During the state-of-the-art lectures in the eURO Auditorium, Prof. David Crawford (US) emphasised the need for a redefinition of the PSA biomarker, while Prof. Keong Tatt Foo (SG) sought to define IPP and BPH, and present the evidence for use of IPP for diagnosis.
“The best decision markers for biopsy and re-biopsy of the prostate are those which help determine whichmen have a cancer that would benefit from treatment,” said Crawford. According to the USPSTF and other organisations, physicians should not order PSA screening unless they are also willing to engage with patients and help them make an informed choice.
For Crawford, PSA should be routine, but the process of informed decision should only be done when the results are abnormal, which happens in around 30% of cases, according to screening data on more than 150,000 men. He then put forth biomarkers such as the 4K score and the PCA3, which could help eliminate needles repeat biopsies, and further differentiate the treatment pathway.

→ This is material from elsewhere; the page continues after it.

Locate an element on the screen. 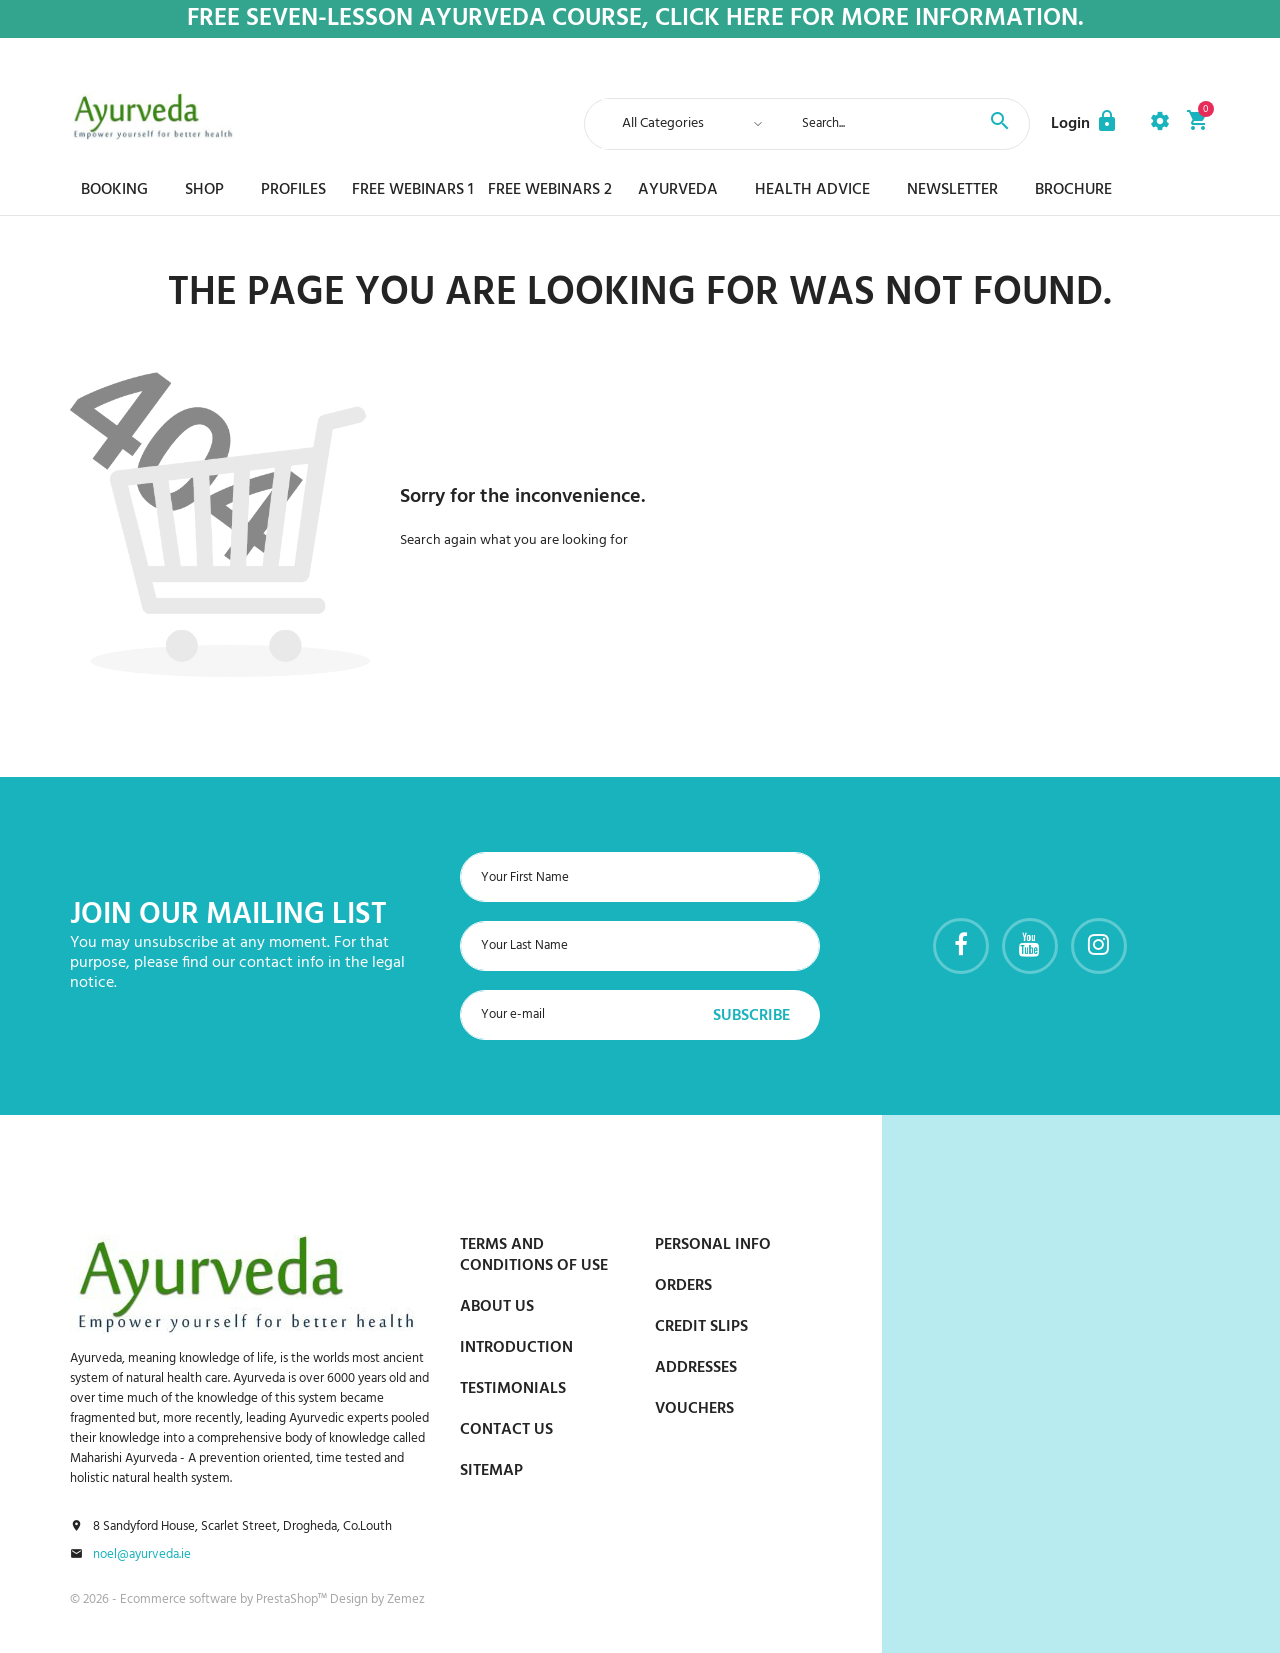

Prof. Keong Tat Foo began his presentation with a brief historical overview, and Benign Prostate causing Bladder Outlet Obstruction (BOO). He further stressed the importance of Intravesical Prostatic Protrusion (IPP), as useful for diagnosing and predicting BPH. This is because “Clinical BPH can be diagnosed more precisely with ultrasound (IPP) and uroflowmetry in the clinic,” said Foo. On the correlation of IPP with prostate volume and BOO, he added that IPP is a better predictor of obstruction than prostate volume.
He proposed that clinical decision making in LUTS and BPH needs to consider management as a whole, rather than “being like the blind man describing an elephant,” by only looking at IPP or IPSS/QOL, or PVRU alone. IPP predicts obstruction and progression of prostate adenoma, and PVR and QUL provide the stage. Therefore, If all measures are used, treatment can be tailored to the patient’s needs, and it can be more balanced and cost effective.